Illinois Appellate Court

In re Marriage of Bonzani, 2023 IL App (3d) 220526-U

November 30, 2023
MaintenanceProtection Orders
Case Analysis
- Case citation and parties
In re Marriage of Bonzani, 2023 IL App (3d) 220526-U (Ill. App. Ct., 3d Dist., Nov. 30, 2023, Rule 23 order). Petitioner-Appellee: Phyllis Bonzani (n/k/a Sporlein). Respondent-Appellant: Robert A. Bonzani.

- Key legal issues
1) Whether a post‑dissolution agreed order that described maintenance as “non‑modifiable and non‑terminable” limited the trial court’s review after a contractual review trigger to duration only, or whether amount also could be reviewed.
2) Whether the trial court abused its discretion by extending $3,000/month maintenance indefinitely and whether it adequately considered the recipient’s efforts toward self‑support.

- Holding/outcome
The appellate court reversed in part and affirmed in part.
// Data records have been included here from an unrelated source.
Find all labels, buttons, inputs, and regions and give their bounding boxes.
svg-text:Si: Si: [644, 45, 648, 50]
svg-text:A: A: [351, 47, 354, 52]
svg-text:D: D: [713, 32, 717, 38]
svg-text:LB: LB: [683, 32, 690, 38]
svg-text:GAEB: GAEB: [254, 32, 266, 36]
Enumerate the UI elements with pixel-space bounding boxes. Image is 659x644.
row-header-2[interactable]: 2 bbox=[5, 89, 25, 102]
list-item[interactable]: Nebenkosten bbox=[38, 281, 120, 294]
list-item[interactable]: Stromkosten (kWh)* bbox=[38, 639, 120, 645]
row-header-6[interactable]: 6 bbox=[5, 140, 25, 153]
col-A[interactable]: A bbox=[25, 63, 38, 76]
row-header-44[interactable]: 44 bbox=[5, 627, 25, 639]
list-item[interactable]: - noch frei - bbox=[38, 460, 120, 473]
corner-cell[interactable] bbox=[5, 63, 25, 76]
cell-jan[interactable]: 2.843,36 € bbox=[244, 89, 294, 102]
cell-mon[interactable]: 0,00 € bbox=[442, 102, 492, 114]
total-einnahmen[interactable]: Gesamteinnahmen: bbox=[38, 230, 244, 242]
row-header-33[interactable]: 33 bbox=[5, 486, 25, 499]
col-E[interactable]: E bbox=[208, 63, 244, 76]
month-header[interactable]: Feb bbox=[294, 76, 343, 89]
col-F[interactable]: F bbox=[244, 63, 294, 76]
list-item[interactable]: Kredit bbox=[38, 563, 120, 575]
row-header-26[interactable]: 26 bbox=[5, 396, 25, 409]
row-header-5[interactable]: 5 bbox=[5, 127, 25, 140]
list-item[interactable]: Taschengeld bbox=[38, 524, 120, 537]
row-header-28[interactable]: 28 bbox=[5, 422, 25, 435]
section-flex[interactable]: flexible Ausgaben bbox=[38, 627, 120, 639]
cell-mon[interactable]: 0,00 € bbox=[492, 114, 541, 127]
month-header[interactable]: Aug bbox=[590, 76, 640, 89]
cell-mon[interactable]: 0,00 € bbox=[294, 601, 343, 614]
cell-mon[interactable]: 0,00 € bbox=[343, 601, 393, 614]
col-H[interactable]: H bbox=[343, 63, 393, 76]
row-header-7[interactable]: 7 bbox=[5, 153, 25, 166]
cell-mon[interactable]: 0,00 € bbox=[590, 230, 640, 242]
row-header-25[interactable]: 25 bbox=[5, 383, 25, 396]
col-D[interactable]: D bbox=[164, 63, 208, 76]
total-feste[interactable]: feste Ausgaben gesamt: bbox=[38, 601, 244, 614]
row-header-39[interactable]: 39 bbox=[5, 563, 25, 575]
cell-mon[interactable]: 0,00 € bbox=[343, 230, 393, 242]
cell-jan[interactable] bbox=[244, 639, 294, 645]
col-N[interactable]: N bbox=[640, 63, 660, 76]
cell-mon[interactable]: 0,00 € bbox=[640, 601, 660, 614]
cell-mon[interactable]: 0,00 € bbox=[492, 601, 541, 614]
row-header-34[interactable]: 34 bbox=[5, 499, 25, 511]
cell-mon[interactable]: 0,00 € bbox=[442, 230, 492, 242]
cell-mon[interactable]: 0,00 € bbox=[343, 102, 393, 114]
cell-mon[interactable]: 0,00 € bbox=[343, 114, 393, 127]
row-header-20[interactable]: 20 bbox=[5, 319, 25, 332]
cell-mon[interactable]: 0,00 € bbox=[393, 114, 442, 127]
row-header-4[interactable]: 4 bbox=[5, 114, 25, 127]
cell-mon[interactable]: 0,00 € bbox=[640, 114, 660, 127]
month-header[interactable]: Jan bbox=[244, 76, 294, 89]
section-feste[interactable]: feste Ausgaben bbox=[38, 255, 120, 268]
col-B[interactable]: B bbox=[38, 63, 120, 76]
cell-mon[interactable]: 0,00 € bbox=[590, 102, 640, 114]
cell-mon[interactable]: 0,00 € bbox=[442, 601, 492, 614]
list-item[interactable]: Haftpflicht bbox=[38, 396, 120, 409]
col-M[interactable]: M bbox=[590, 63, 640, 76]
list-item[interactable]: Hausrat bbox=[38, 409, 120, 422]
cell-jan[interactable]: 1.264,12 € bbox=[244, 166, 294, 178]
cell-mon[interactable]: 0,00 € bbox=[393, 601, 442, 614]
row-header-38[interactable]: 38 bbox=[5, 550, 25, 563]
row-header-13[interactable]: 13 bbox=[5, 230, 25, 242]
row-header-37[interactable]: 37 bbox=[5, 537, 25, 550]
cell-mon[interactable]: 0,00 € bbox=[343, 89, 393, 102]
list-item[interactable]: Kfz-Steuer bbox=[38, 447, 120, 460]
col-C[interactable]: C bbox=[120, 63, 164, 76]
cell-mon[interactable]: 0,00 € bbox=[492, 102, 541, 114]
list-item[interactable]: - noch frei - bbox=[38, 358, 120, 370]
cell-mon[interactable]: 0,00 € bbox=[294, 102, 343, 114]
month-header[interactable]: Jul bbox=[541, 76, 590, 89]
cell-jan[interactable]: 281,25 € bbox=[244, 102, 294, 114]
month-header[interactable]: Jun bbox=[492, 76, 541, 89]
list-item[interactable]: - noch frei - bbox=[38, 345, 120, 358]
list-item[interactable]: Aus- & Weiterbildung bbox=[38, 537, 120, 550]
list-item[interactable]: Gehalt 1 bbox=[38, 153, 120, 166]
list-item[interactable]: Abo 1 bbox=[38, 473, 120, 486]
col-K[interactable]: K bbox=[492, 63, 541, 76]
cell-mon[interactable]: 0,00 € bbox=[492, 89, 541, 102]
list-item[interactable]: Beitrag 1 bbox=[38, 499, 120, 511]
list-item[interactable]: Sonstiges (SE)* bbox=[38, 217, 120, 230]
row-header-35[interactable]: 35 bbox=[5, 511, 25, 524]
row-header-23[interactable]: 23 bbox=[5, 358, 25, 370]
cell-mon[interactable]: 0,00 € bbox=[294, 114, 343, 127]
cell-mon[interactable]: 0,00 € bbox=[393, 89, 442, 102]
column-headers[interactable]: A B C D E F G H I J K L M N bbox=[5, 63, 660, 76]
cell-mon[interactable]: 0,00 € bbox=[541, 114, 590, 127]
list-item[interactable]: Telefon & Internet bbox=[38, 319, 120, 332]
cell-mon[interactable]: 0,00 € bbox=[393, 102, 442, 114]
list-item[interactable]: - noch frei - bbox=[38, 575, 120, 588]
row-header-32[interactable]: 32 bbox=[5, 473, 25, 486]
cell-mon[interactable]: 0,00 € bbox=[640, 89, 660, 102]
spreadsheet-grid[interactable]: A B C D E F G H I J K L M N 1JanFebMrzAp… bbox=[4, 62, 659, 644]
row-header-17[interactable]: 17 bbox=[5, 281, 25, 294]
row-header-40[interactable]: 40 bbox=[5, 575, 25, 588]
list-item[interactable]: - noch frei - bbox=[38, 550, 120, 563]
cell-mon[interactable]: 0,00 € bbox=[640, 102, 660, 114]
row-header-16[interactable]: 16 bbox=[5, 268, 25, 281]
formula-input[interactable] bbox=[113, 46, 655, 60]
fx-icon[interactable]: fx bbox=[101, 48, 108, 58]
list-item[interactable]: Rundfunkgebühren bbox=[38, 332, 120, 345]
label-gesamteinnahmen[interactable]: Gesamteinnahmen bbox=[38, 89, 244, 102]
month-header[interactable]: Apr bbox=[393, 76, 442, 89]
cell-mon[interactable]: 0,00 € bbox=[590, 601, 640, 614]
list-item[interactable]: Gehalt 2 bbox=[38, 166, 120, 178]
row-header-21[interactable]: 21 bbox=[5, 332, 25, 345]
It held the trial court erred in confining its review to duration only — the contract’s review language (“to determine if, and to what extent”) encompassed amount as well as duration. The court nevertheless affirmed the trial court’s decision to extend the $3,000/month maintenance indefinitely, finding no abuse of discretion on the record. (This is a Rule 23 order — not precedent except as allowed by Rule 23(e)(1).)
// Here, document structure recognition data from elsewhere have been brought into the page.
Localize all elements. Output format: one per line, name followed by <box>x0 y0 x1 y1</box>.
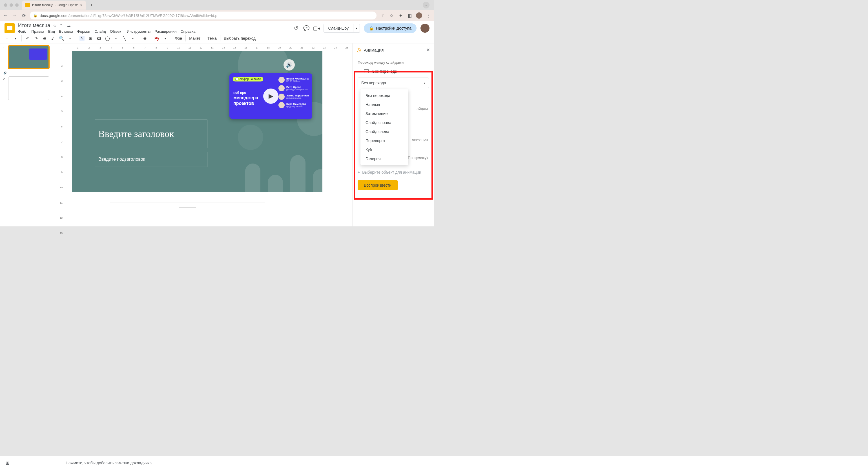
menu-format[interactable]: Формат <box>77 29 90 34</box>
close-panel-button[interactable]: ✕ <box>426 47 430 53</box>
dd-option-slide-left[interactable]: Слайд слева <box>361 127 408 136</box>
comment-insert-button[interactable]: ⊕ <box>142 36 147 41</box>
menu-edit[interactable]: Правка <box>31 29 44 34</box>
reload-button[interactable]: ⟳ <box>21 13 27 18</box>
menu-extensions[interactable]: Расширения <box>154 29 177 34</box>
new-tab-button[interactable]: + <box>88 2 95 8</box>
redo-button[interactable]: ↷ <box>34 36 39 41</box>
dd-option-flip[interactable]: Переворот <box>361 136 408 145</box>
share-url-icon[interactable]: ⇧ <box>380 13 385 18</box>
slides-favicon-icon <box>25 3 30 7</box>
kebab-menu-icon[interactable]: ⋮ <box>426 13 431 18</box>
close-tab-icon[interactable]: × <box>80 3 83 7</box>
new-slide-button[interactable]: + <box>4 36 9 41</box>
behind-text: По щелчку) <box>408 156 428 160</box>
menu-view[interactable]: Вид <box>48 29 55 34</box>
dd-option-fade[interactable]: Затемнение <box>361 109 408 118</box>
profile-avatar-icon[interactable] <box>416 12 422 19</box>
collapse-toolbar-button[interactable]: ˆ <box>428 36 430 40</box>
ruler-vertical: 1234567891011121314 <box>58 49 64 226</box>
slideshow-button[interactable]: Слайд-шоу <box>323 24 354 33</box>
chevron-down-icon[interactable]: ▾ <box>163 36 168 41</box>
move-folder-icon[interactable]: 🗀 <box>59 23 64 28</box>
url-host: docs.google.com <box>40 13 68 18</box>
browser-chrome: Итоги месяца - Google Презе × + ⌄ ← → ⟳ … <box>0 0 434 21</box>
undo-button[interactable]: ↶ <box>25 36 30 41</box>
maximize-window-icon[interactable] <box>15 3 19 7</box>
dd-option-gallery[interactable]: Галерея <box>361 154 408 163</box>
zoom-button[interactable]: 🔍 <box>59 36 64 41</box>
paint-format-button[interactable]: 🖌 <box>51 36 56 41</box>
forward-button[interactable]: → <box>12 13 18 18</box>
select-tool-button[interactable]: ↖ <box>80 36 85 41</box>
animation-panel: ◎ Анимация ✕ Переход между слайдами ⌄ Бе… <box>352 43 434 226</box>
thumbnail-slide-1[interactable] <box>8 46 49 69</box>
chevron-down-icon[interactable]: ▾ <box>67 36 72 41</box>
decorative-bars <box>245 155 322 192</box>
menu-slide[interactable]: Слайд <box>94 29 106 34</box>
slides-logo-icon[interactable] <box>4 23 14 33</box>
url-input[interactable]: 🔒 docs.google.com/presentation/d/1-qp78z… <box>30 11 376 20</box>
audio-icon[interactable]: 🔊 <box>283 59 295 70</box>
chevron-down-icon[interactable]: ▾ <box>113 36 118 41</box>
slideshow-dropdown-button[interactable]: ▾ <box>353 24 360 33</box>
minimize-window-icon[interactable] <box>9 3 13 7</box>
menu-file[interactable]: Файл <box>18 29 27 34</box>
person-role: HR BP Skillbox <box>286 80 309 82</box>
video-embed[interactable]: 💬 оффер на почте всё про менеджера проек… <box>229 73 312 119</box>
dd-option-none[interactable]: Без перехода <box>361 91 408 100</box>
menu-help[interactable]: Справка <box>181 29 195 34</box>
line-button[interactable]: ╲ <box>122 36 127 41</box>
thumb-number: 1 <box>3 46 7 69</box>
lock-icon: 🔒 <box>369 26 374 30</box>
extensions-icon[interactable]: ✦ <box>398 13 403 18</box>
main-area: 1 🔊 2 1234567891011121314151617181920212… <box>0 43 434 226</box>
sidepanel-icon[interactable]: ◧ <box>407 13 412 18</box>
print-button[interactable]: 🖶 <box>42 36 47 41</box>
speaker-notes-resize[interactable] <box>110 202 265 212</box>
person-role: руководитель проектов <box>286 89 308 90</box>
address-bar: ← → ⟳ 🔒 docs.google.com/presentation/d/1… <box>0 10 434 21</box>
layout-button[interactable]: Макет <box>189 36 200 40</box>
thumbnail-slide-2[interactable] <box>8 77 49 100</box>
slide-canvas[interactable]: 🔊 💬 оффер на почте всё про менеджера про… <box>72 51 322 192</box>
history-icon[interactable]: ↺ <box>293 25 299 31</box>
image-button[interactable]: 🖼 <box>96 36 101 41</box>
menu-object[interactable]: Объект <box>110 29 123 34</box>
person: Кира Мамедовапродюсер Skillbox <box>278 102 309 108</box>
play-icon[interactable]: ▶ <box>263 89 278 104</box>
background-button[interactable]: Фон <box>175 36 182 40</box>
dd-option-cube[interactable]: Куб <box>361 145 408 154</box>
browser-tab[interactable]: Итоги месяца - Google Презе × <box>22 1 86 9</box>
subtitle-text: Введите подзаголовок <box>98 157 145 162</box>
theme-button[interactable]: Тема <box>208 36 217 40</box>
textbox-button[interactable]: ⊞ <box>88 36 93 41</box>
star-icon[interactable]: ☆ <box>53 23 57 28</box>
paint-format-label[interactable]: Рy <box>154 36 159 40</box>
addr-icons: ⇧ ☆ ✦ ◧ ⋮ <box>380 12 431 19</box>
title-placeholder[interactable]: Введите заголовок <box>95 120 208 148</box>
bookmark-icon[interactable]: ☆ <box>389 13 394 18</box>
chevron-down-icon[interactable]: ▾ <box>130 36 135 41</box>
shape-button[interactable]: ◯ <box>105 36 110 41</box>
share-button[interactable]: 🔒 Настройки Доступа <box>364 23 416 33</box>
doc-title[interactable]: Итоги месяца <box>18 23 50 28</box>
dd-option-dissolve[interactable]: Наплыв <box>361 100 408 109</box>
comments-icon[interactable]: 💬 <box>303 25 309 31</box>
meet-icon[interactable]: ▢◂ <box>313 25 319 31</box>
close-window-icon[interactable] <box>4 3 7 7</box>
window-controls[interactable] <box>4 3 19 7</box>
tabs-overflow-button[interactable]: ⌄ <box>423 2 430 8</box>
menu-tools[interactable]: Инструменты <box>127 29 151 34</box>
chevron-down-icon[interactable]: ▾ <box>13 36 18 41</box>
subtitle-placeholder[interactable]: Введите подзаголовок <box>95 152 208 167</box>
menu-insert[interactable]: Вставка <box>59 29 73 34</box>
account-avatar-icon[interactable] <box>421 24 430 33</box>
offer-badge: 💬 оффер на почте <box>233 77 263 82</box>
person: Елена КостицынаHR BP Skillbox <box>278 77 309 83</box>
transition-dropdown: Без перехода Наплыв Затемнение Слайд спр… <box>361 89 408 165</box>
back-button[interactable]: ← <box>3 13 8 18</box>
person-name: Петр Орлов <box>286 86 308 89</box>
transition-button[interactable]: Выбрать переход <box>224 36 256 40</box>
dd-option-slide-right[interactable]: Слайд справа <box>361 118 408 127</box>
- Significant legal reasoning (concise)
The court treated the marital settlement agreement (MSA) and the later Agreed Order as contractual instruments to be construed together. Because the Agreed Order expressly incorporated the MSA and preserved MSA terms not expressly modified, the MSA’s §3(b) review provision controlled. Section 3(b) provided that payments continued until 12/31/2018 and were “subject to review … to determine if, and to what extent” additional support was warranted. The court interpreted “to what extent” to include both duration and amount. The Agreed Order’s label of maintenance as “non‑modifiable/non‑terminable” did not by itself and unambiguously negate the MSA’s review mechanism. The court thus concluded the trial court should have considered amount as well as duration, although, based on the evidentiary record, the extension of maintenance indefinitely was within the trial court’s discretion and was not reversed.

- Practice implications for attorneys
- Drafting: If parties intend to bar future modification of maintenance amount, use explicit, unambiguous language and address temporal scope (permanent vs. until a specific date); state whether prior agreement provisions remain operative when incorporated.
- Incorporation: When an agreed order incorporates an earlier MSA, courts will construe the instruments together; labels alone (“non‑modifiable”) may not control if other language contemplates review.
- Litigation: Parties seeking modification should timely invoke contractual review triggers and prove substantial change per 750 ILCS 5/510. Parties defending modification should emphasize clear, specific waivers of modification and call out any conflicting MSA provisions.
- Procedure: Ensure clarity about which provisions survive and whether review is limited to duration or amount to avoid appellate reversal.